### [AIM OF THE EXERCISE]
Your task is to transcribe all of the records exactly and leave out the pictures.

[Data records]

════════

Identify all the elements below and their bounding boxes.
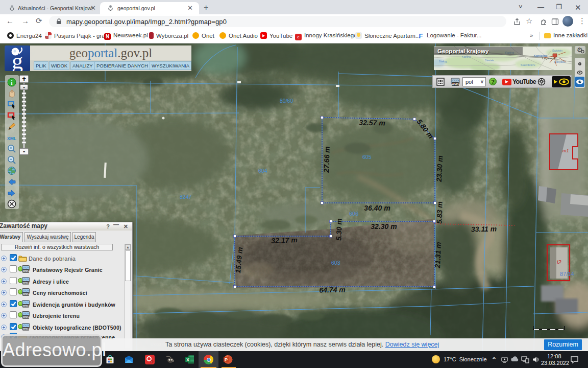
svg-text:m1: m1: [562, 148, 569, 153]
svg-text:5.30 m: 5.30 m: [334, 218, 344, 241]
svg-text:87/14: 87/14: [560, 271, 574, 277]
svg-text:32.17 m: 32.17 m: [271, 236, 298, 245]
svg-text:606: 606: [349, 211, 358, 217]
svg-text:32.57 m: 32.57 m: [359, 119, 385, 127]
svg-text:604: 604: [258, 168, 267, 174]
svg-text:5.83 m: 5.83 m: [435, 201, 444, 224]
svg-text:X: X: [186, 357, 189, 362]
svg-text:36.40 m: 36.40 m: [364, 204, 390, 212]
svg-text:64.74 m: 64.74 m: [319, 286, 346, 294]
svg-text:8247: 8247: [180, 194, 192, 200]
svg-text:21.31 m: 21.31 m: [433, 242, 443, 269]
svg-text:WMS: WMS: [23, 328, 30, 330]
svg-text:WMS: WMS: [23, 316, 30, 318]
svg-text:g: g: [12, 49, 23, 71]
svg-text:32.30 m: 32.30 m: [371, 222, 397, 231]
svg-text:605: 605: [362, 154, 372, 160]
svg-text:WMS: WMS: [23, 282, 30, 284]
svg-text:80/60: 80/60: [280, 98, 293, 104]
svg-text:P: P: [225, 357, 228, 362]
svg-text:27.66 m: 27.66 m: [322, 146, 331, 173]
svg-text:603: 603: [331, 260, 340, 266]
svg-text:23.30 m: 23.30 m: [435, 155, 445, 182]
svg-text:WMS: WMS: [23, 293, 30, 295]
svg-text:33.11 m: 33.11 m: [471, 225, 497, 234]
svg-text:i2: i2: [557, 259, 561, 265]
svg-text:XML: XML: [7, 136, 16, 141]
svg-text:WMS: WMS: [452, 83, 459, 86]
svg-text:WMS: WMS: [23, 305, 30, 307]
svg-text:WMS: WMS: [23, 270, 30, 272]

════════

### [OUTPUT FOR THIS TASK]
Identify all the elements below and their bounding boxes.
svg-text:m1: m1: [562, 148, 569, 153]
svg-text:5.30 m: 5.30 m: [334, 218, 344, 241]
svg-text:87/14: 87/14: [560, 271, 574, 277]
svg-text:32.17 m: 32.17 m: [271, 236, 298, 245]
svg-text:606: 606: [349, 211, 358, 217]
svg-text:32.57 m: 32.57 m: [359, 119, 385, 127]
svg-text:604: 604: [258, 168, 267, 174]
svg-text:5.83 m: 5.83 m: [435, 201, 444, 224]
svg-text:X: X: [186, 357, 189, 362]
svg-text:36.40 m: 36.40 m: [364, 204, 390, 212]
svg-text:64.74 m: 64.74 m: [319, 286, 346, 294]
svg-text:8247: 8247: [180, 194, 192, 200]
svg-text:21.31 m: 21.31 m: [433, 242, 443, 269]
svg-text:WMS: WMS: [23, 328, 30, 330]
svg-text:WMS: WMS: [23, 316, 30, 318]
svg-text:g: g: [12, 49, 23, 71]
svg-text:32.30 m: 32.30 m: [371, 222, 397, 231]
svg-text:605: 605: [362, 154, 372, 160]
svg-text:WMS: WMS: [23, 282, 30, 284]
svg-text:80/60: 80/60: [280, 98, 293, 104]
svg-text:P: P: [225, 357, 228, 362]
svg-text:27.66 m: 27.66 m: [322, 146, 331, 173]
svg-text:603: 603: [331, 260, 340, 266]
svg-text:23.30 m: 23.30 m: [435, 155, 445, 182]
svg-text:WMS: WMS: [23, 293, 30, 295]
svg-text:33.11 m: 33.11 m: [471, 225, 497, 234]
svg-text:i2: i2: [557, 259, 561, 265]
svg-text:XML: XML: [7, 136, 16, 141]
svg-text:WMS: WMS: [452, 83, 459, 86]
svg-text:WMS: WMS: [23, 305, 30, 307]
svg-text:WMS: WMS: [23, 270, 30, 272]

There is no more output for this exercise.